Sweet, Tiny Tim Geithner waxed philosophical last night, turning a gothic-literary phrase in explaining high US gas prices: Oil moves around in a “dangerous and uncertain world.”
No shit nit-twit sherlock.

And bravely battling this uncertain danger, yesterday I put another $20 worth of gas in my just-back-from-the mechanic Jeep Comanche, pulling the handle at $4.49 a gallon for regular.
Up here in the north we’re higher than a kite (and it ain’t just the bud): California’s retail prices were still rising slightly Wednesday, up 0.2 cents a gallon overnight to an average of $4.363 for a gallon of regular gasoline, according to the AAA Daily Fuel Gauge Report. That’s 40.1 cents a gallon higher than a year earlier.

(Illustration found here).

Picking up on Geithner’s prose: “An overwhelming avalanche of data tells you (U.S.) prices should be lower,” says energy contract trader Dan Dicker, author of Oil’s Endless Bid: Taming the Unreliable Price of Oil to Secure Our Economy. “But with some of these geopolitical problems, it could get worse.” (USATODAY).
And today the source of the pump shock: Brent crude rose 25 cents to $122.85 a barrel by 0927 GMT, after settling down nearly $2 the previous session following a Reuters report that Britian and the United States were preparing to tap into their oil reserves.
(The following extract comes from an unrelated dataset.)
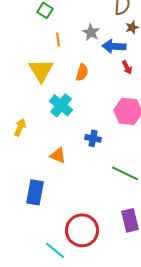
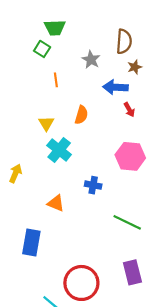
gray star: (91, 32) -> (91, 60), moved
yellow triangle: (41, 70) -> (46, 123), moved, size x0.6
U.S. crude was 38 cents higher at $105.49 a barrel around the same time.
A situation which has effected the real spending power of US peoples — in January, gas accounted for just 3.8 percent of consumer spending, while last year, when those pumps looked a bit more civilized (pump average: $2.84 a gallon), consumer spending was at 4.8 percent of the budget for middle-income households and 6 percent for lower-middle-income households (Bloomberg).

And in this election year, these high gas-pump prices are banged like a cheap drum, especially by the GOP, which in itself has become nothing more than an empty shell somehow making a lot of loud, noxious noises.
Although those frightening Republican clowns crowing for the 2012 presidential election are attempting to focus on President Obama’s fault with the high gas prices, the facts say otherwise.
Of course, Newt Gingrich can use fuel from his moon colony to help lower pump prices: If elected he’d bring gas prices down to $2.50 a gallon (not enough — Michelle Bachmann said last summer she’d suck prices down to $2 a gallon).
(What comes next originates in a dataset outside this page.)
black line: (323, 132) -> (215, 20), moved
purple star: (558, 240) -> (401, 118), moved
US peoples, however, trust Obama (United Technologies/National Journal Congressional Connection Poll ): Forty-four percent of respondents trust Obama more “to make the right decisions to help bring down the price of gasoline,” versus 32 percent for Republicans in Congress, according to the poll. Only 1 percent said both; 16 percent said neither and 7 percent didn’t know or refused to answer.
The GOP talk is just bullshit.

Paul Krugman in his New York Times piece this morning:

And this tells us that giving the oil companies carte blanche isn’t a serious jobs program.
Put it this way: Employment in oil and gas extraction has risen more than 50 percent since the middle of the last decade, but that amounts to only 70,000 jobs, around one-twentieth of 1 percent of total U.S. employment.
So the idea that drill, baby, drill can cure our jobs deficit is basically a joke.
Why, then, are Republicans pretending otherwise?
Part of the answer is that the party is rewarding its benefactors: the oil and gas industry doesn’t create many jobs, but it does spend a lot of money on lobbying and campaign contributions.
The rest of the answer is simply the fact that conservatives have no other job-creation ideas to offer.
And intellectual bankruptcy, I’m sorry to say, is a problem that no amount of drilling and fracking can solve.

The GOP should just recommend: Take the pump nozzle, hold it hard between your knees and close your eyes.